Danielle McCulley

Personal information
- Born: January 18, 1975 (age 51)
- Nationality: American
- Listed height: 6 ft 3 in (1.91 m)
- Listed weight: 180 lb (82 kg)

Career information
- College: Purdue Western Kentucky
- Playing career: 1998–2003
- Position: Center

Career highlights
- 2x All-Sun Belt (1997, 1998);
- Stats at Basketball Reference

= Danielle McCulley =

American basketball player (born 1975)

 Danielle McCulley (born January 18, 1975) is a former professional basketball player for the Indiana Fever between 2000 and 2002 and Seattle Storm between 2002 and 2004 in the Women's National Basketball Association.

==NCAA career==
She played college basketball for Purdue Boilermakers between 1993 and 1995 and Western Kentucky Hilltoppers between 1996 and 1998.
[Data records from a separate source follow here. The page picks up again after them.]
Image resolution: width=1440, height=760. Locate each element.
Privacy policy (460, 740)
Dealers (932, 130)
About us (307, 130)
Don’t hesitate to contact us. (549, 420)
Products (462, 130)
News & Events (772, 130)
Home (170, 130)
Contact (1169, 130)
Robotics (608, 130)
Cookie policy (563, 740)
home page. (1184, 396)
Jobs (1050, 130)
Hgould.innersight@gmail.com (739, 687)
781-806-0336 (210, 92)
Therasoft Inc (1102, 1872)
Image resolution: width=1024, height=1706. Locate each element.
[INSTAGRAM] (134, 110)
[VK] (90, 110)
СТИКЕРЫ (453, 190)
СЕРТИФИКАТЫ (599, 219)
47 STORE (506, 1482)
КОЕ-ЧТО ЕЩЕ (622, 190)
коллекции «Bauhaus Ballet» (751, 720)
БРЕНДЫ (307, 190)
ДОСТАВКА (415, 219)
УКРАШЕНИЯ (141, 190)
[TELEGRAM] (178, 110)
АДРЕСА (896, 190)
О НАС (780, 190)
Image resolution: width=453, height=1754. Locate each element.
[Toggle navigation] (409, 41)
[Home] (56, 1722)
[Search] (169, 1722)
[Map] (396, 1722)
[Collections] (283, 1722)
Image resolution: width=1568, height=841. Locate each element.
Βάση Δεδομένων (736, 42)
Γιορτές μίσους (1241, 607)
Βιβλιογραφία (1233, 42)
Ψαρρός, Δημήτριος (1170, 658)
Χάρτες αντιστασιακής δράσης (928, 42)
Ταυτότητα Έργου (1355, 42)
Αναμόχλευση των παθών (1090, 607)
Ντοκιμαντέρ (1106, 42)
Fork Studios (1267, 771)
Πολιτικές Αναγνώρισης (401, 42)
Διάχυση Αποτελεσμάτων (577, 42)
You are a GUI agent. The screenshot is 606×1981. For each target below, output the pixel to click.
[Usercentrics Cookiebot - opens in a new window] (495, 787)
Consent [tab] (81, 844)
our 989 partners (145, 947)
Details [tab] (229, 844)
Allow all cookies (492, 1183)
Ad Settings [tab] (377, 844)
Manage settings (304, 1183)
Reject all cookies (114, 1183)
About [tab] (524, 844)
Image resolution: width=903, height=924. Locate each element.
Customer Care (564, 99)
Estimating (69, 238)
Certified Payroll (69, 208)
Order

==College career statistics==

| Year | Team | GP | GS | MPG | FG% | 3P% | FT% | RPG | APG | SPG | BPG | TO | PPG |
| 1993–94 | Purdue | 33 | - | - | 42.9 | 31.3 | 73.6 | 4.2 | 0.5 | 0.7 | 0.5 | - | 6.1 |
| 1994–95 | Purdue | 32 | - | - | 40.9 | 31.8 | 73.1 | 6.3 | 1.2 | 1.5 | 1.2 | - | 9.6 |
| 1995–96 | Western Kentucky | Sat out due to NCAA Transfer Rules |  |  |  |  |  |  |  |  |  |  |  |
| 1996–97 | Western Kentucky | 31 | - | - | 43.9 | 20.0 | 75.8 | 8.7 | 2.9 | 1.9 | 0.7 | - | 12.8 |
| 1997–98 | Western Kentucky | 35 | - | - | 46.7 | 41.3 | 71.8 | 8.1 | 2.4 | 1.7 | 0.8 | - | 15.2 |
| Career |  | 131 | - | - | 44.0 | 32.5 | 73.3 | 6.8 | 1.7 | 1.4 | 0.8 | - | 11.0 |
Statistics retrieved from Sports-Reference.

==USA Basketball==

McCulley participated on the USA team as part of the 1999 Pan American Games in Winnipeg, Canada. The team went 4–3 and earned a bronze medal. McCulley averaged 7.5 points per game.

==Professional career==

===ABL===
She played for Portland Power in the American Basketball League in 1998–99 season.

===WNBA===

| Year | Team | GP | GS | MPG | FG% | 3P% | FT% | RPG | APG | SPG | BPG | TO | PPG |
|---|---|---|---|---|---|---|---|---|---|---|---|---|---|
| 2000 | Indiana | 29 | 2 | 15.7 | .412 | .176 | .730 | 2.8 | 0.7 | 0.6 | 0.8 | 1.3 | 6.0 |
| 2001 | Indiana | 8 | 2 | 11.3 | .278 | .500 | .944 | 2.1 | 0.6 | 0.0 | 0.3 | 0.9 | 3.5 |
| 2002 | Seattle | 4 | 1 | 10.8 | .000 | .000 | 1.000 | 1.8 | 0.3 | 0.3 | 0.0 | 0.5 | 0.5 |
| 2003 | Seattle | 7 | 0 | 3.7 | .167 | .000 | – | 0.1 | 0.0 | 0.0 | 0.0 | 0.6 | 0.3 |
| Career | 4 years, 2 teams | 48 | 5 | 12.8 | .365 | .174 | .783 | 2.2 | 0.5 | 0.4 | 0.5 | 1.0 | 4.3 |

===European career===
She also played for Apollon from Greece for 1999–00, Beşiktaş Istanbul from Turkey for 2000–01 season and also played for Fenerbahçe Istanbul from Turkey (won the Turkish Women's Basketball League) for 2001-02 and Ramat HaSharon from Israel for 2002–03.